Athletes will not be allowed to tweet photos of themselves with products that aren’t official Olympics sponsors or share photos or videos from inside the athletes’ village.

Fans, too, could be barred from sharing on Facebook and YouTube photos and videos of themselves enjoying the action.

Business owners will have restrictions as well. They won’t be able to lure customers by advertising with official Olympics nomenclature such as “2012 Games.” Regulators will scour Olympic venues to potentially obfuscate non-sponsor logos on objects as trivial as toilets.

The imminent crackdown is largely the result of a pair of stringent brand-protecting acts passed in the United Kingdom in preparation for the games, as detailed in this recent Guardian report. The pieces of legislation are 2006′s London Olympic Games and Paralympic Games Act and 1995′s Olympic Symbol (Protection) Act.

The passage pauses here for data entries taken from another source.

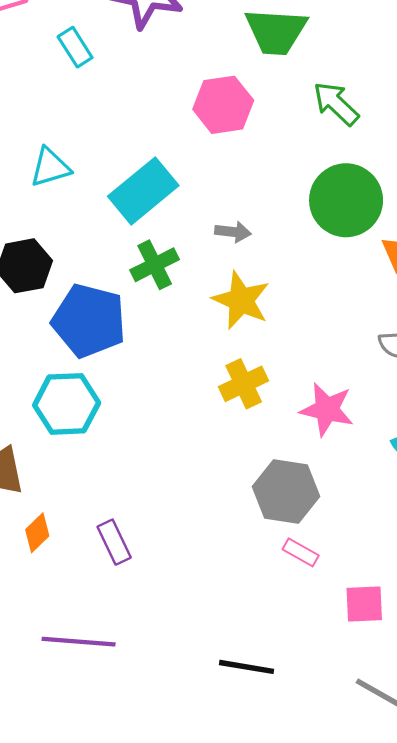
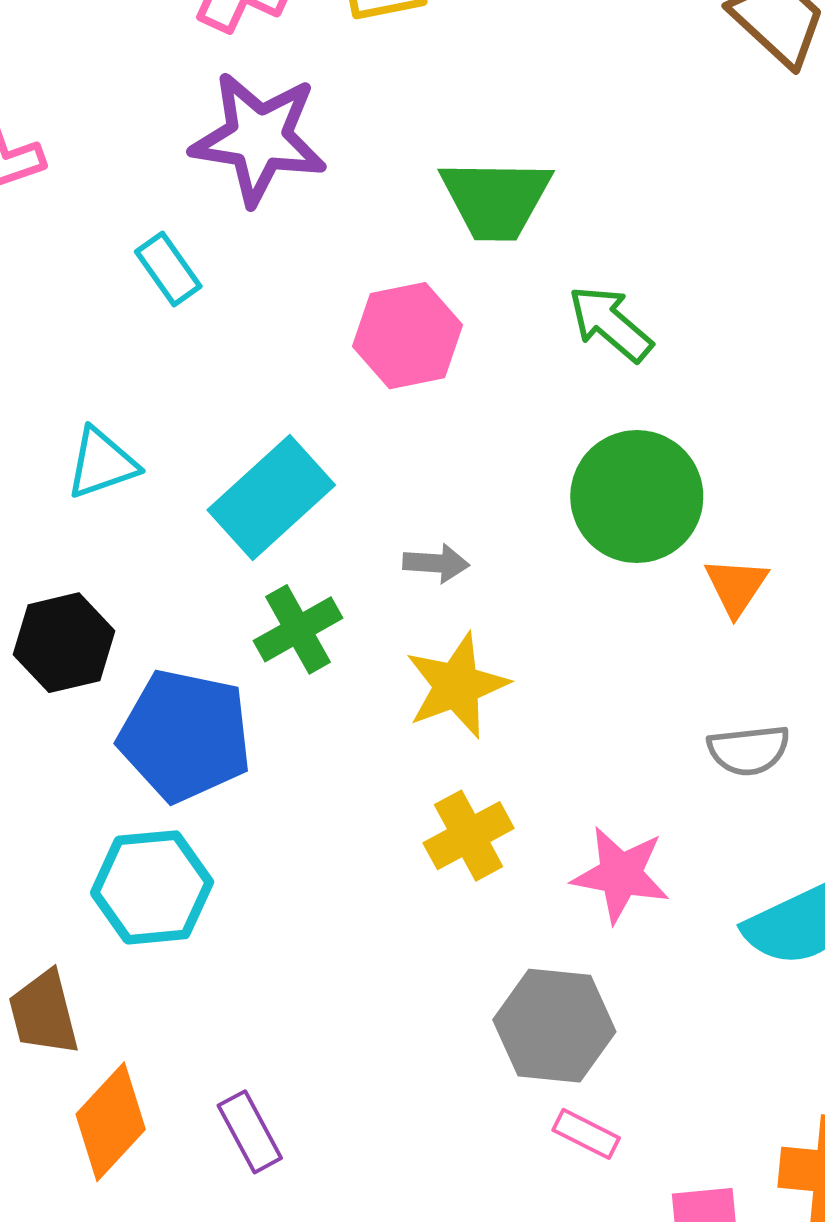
cyan rectangle: (75, 47) -> (168, 269), moved
yellow star: (241, 300) -> (457, 686), turned 30
orange diamond: (37, 533) -> (111, 1122), size x1.6

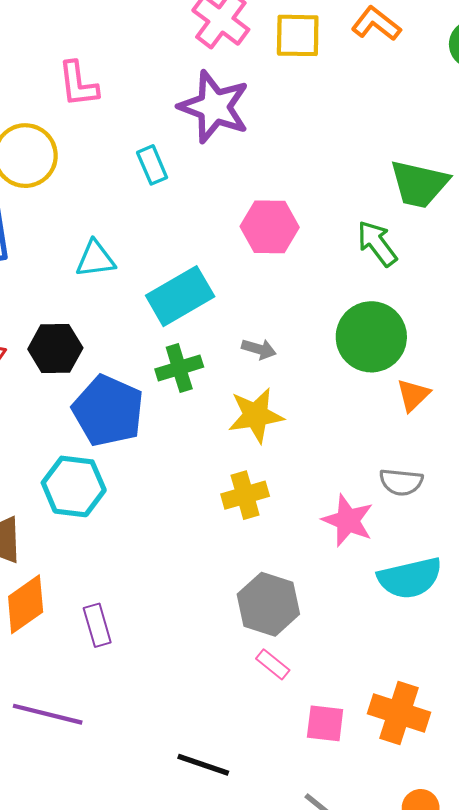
green trapezoid: (496, 199) -> (419, 184), moved
pink star: (621, 874) -> (348, 520), moved

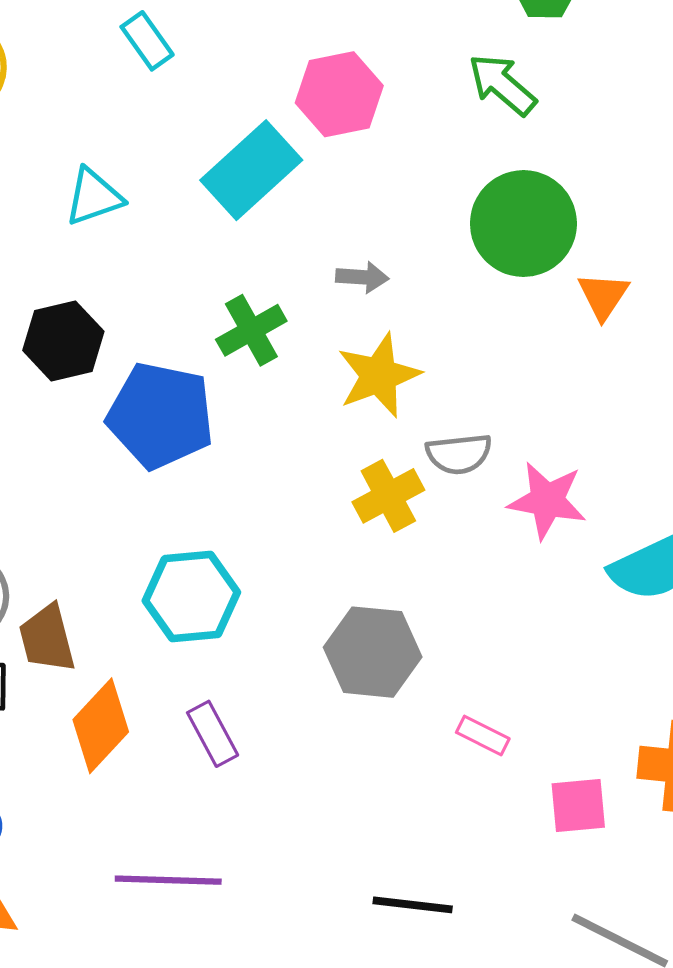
cyan rectangle: (180, 296) -> (251, 170), moved
gray semicircle: (401, 482) -> (459, 454), moved
cyan hexagon: (74, 486) -> (191, 596), moved
gray hexagon: (268, 604) -> (373, 652), moved

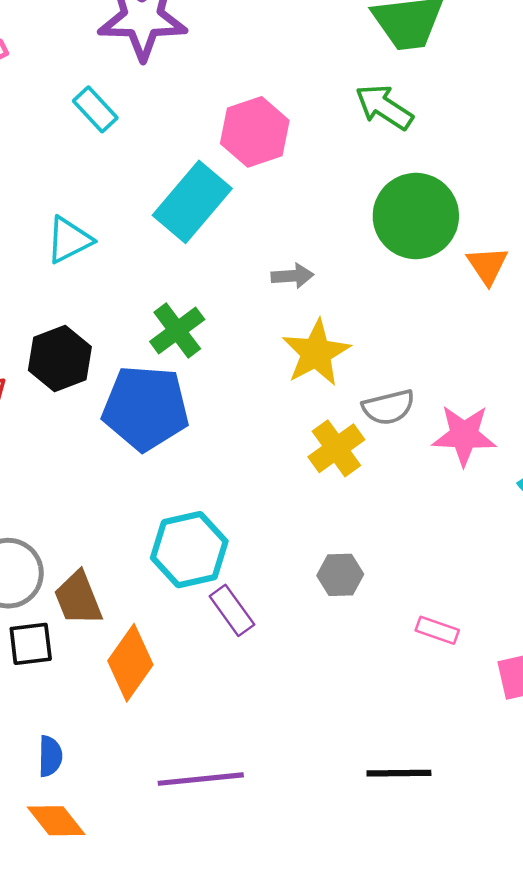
green cross: (251, 330) -> (177, 331), moved
gray hexagon: (373, 652) -> (340, 575), size x0.6
purple rectangle: (213, 734) -> (232, 610), moved

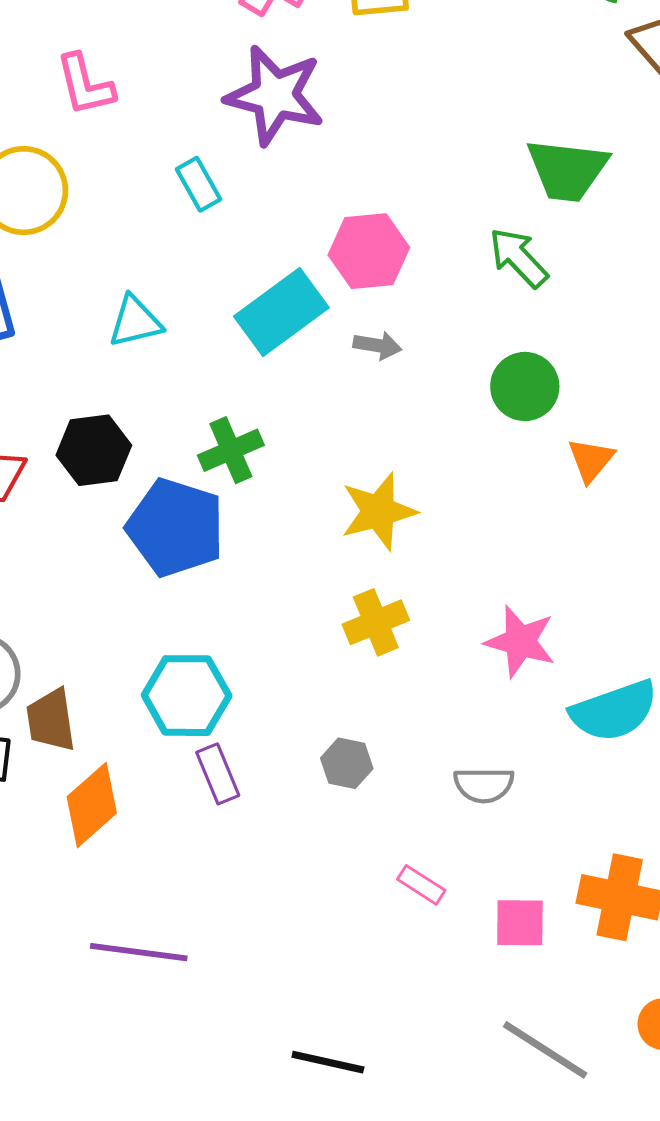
green circle: (416, 216) -> (525, 386), size x0.7
gray arrow: (292, 276) -> (377, 345), moved
gray semicircle: (388, 407) -> (484, 785), moved
pink rectangle: (437, 630) -> (421, 885), moved
black line: (399, 773) -> (328, 1062), moved

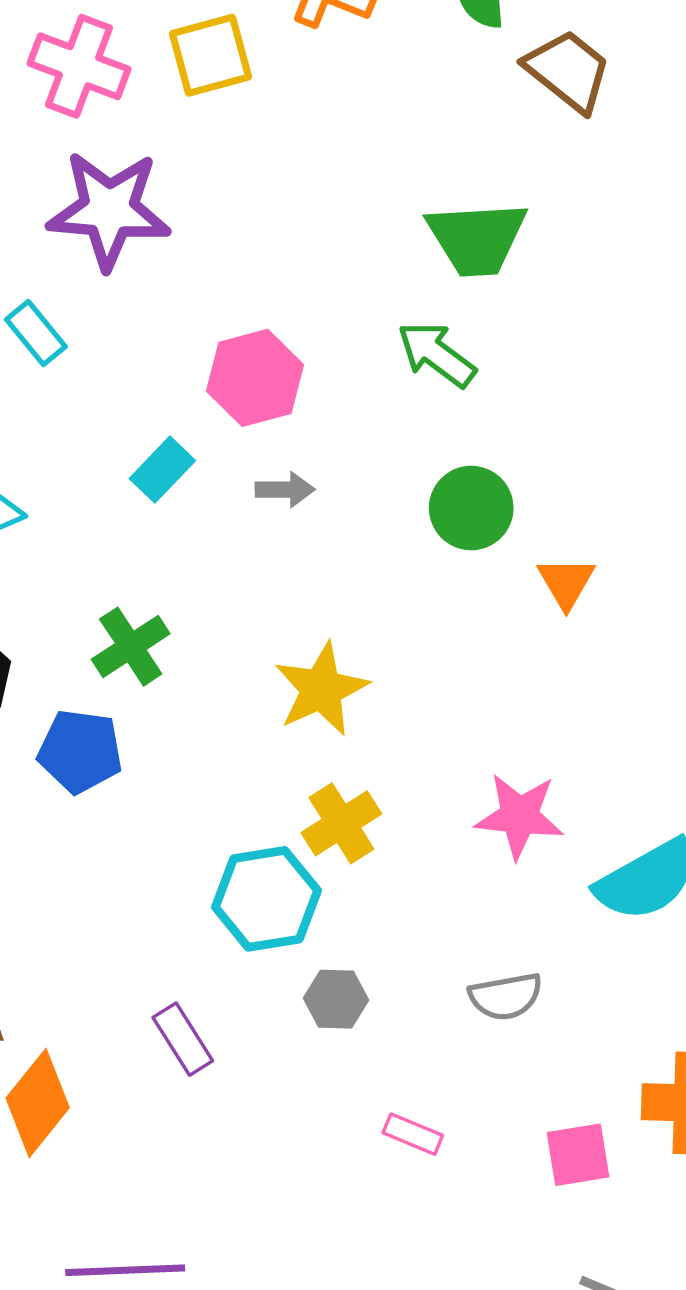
cyan rectangle: (281, 312) -> (162, 470), size x0.6
blue pentagon: (176, 528) -> (80, 751), size x0.7
cyan hexagon: (187, 696) -> (266, 899), moved
pink rectangle: (421, 885) -> (413, 1134), moved

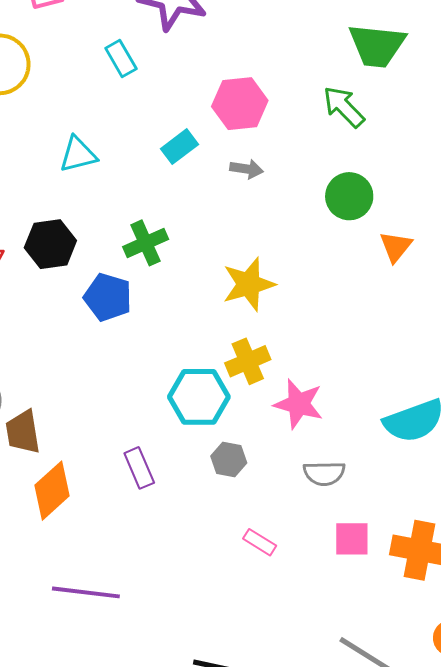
pink star: (519, 816) -> (299, 404), moved
pink square: (578, 1155) -> (352, 539), moved

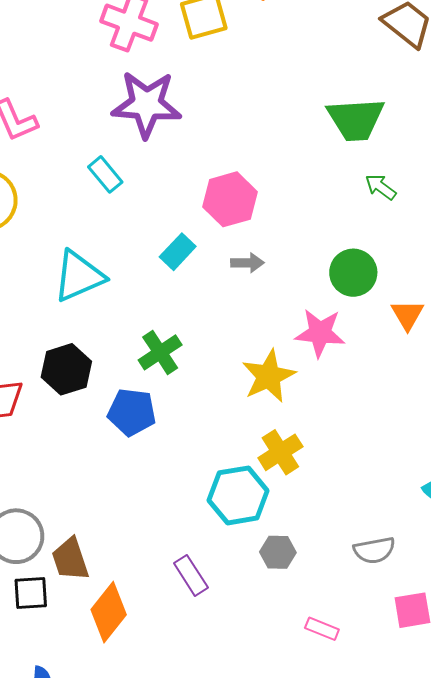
green arrow: (344, 107) -> (381, 187), moved, size x0.7
cyan triangle: (78, 154) -> (79, 276), size x1.4
pink star: (299, 404) -> (320, 333), moved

Breaking the big-brother rules will be a criminal offense.

Paul Jordan is a partner and marketing specialist at a law firm that is helping official Olympics sponsors and non-sponsoring businesses comply with the laws.

“On a very literal reading of the terms and conditions, there’s certainly an argument that the IOC could run that you wouldn’t be able to post pictures to Facebook,” he tells The Guardian.

“I think what they are trying to avoid is any formal commercial exploitation of those images, but that’s not what it says. And for that reason, it would appear that if you or I attended an event, we could only share our photos with our aunties around the kitchen table. Which seems a bizarre consequence.”

UPDATE: We heard back from Alex Huot, the IOC’s head of social media, for more details on how these rules fit into the upcoming Olympics.

He says the guidelines for athletes are not specifically linked to social media, but that social media has changed the nature of marketing and sponsorship to more of a two-way conversation.

“The basic guidelines for athletes come from the IOC, but we work together with all of our stakeholders,” Huot wrote in an email. “We encourage athletes to share their Games experience. The Olympic Athletes’ Hub has been in part built for this. We have created a place for them to join and connect with our millions of fans around the world and to share not just during the Olympics but long after the Olympics are gone.”

He also says, “athletes are allowed to tweet what they eat — what is not allowed is any form of commercial promotion.” The question that will be hard for athletes and the IOC to answer, it seems, is when eating or drinking something from a branded package becomes a promotion.